*** Block opens ***

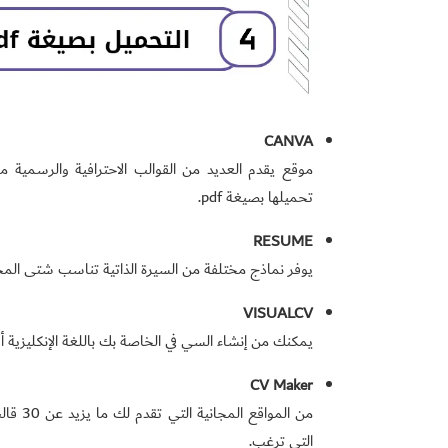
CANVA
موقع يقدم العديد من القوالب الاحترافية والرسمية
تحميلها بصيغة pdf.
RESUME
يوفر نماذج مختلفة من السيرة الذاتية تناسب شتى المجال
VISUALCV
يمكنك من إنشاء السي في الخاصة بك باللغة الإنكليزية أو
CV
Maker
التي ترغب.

*** Block closes ***

Your answer must be the line holding "تحميلها بصيغة pdf." and every later line of the entries above, written out exactly, and nothing else.

تحميلها بصيغة pdf.
RESUME
يوفر نماذج مختلفة من السيرة الذاتية تناسب شتى المجال
VISUALCV
يمكنك من إنشاء السي في الخاصة بك باللغة الإنكليزية أو
CV
Maker
التي ترغب.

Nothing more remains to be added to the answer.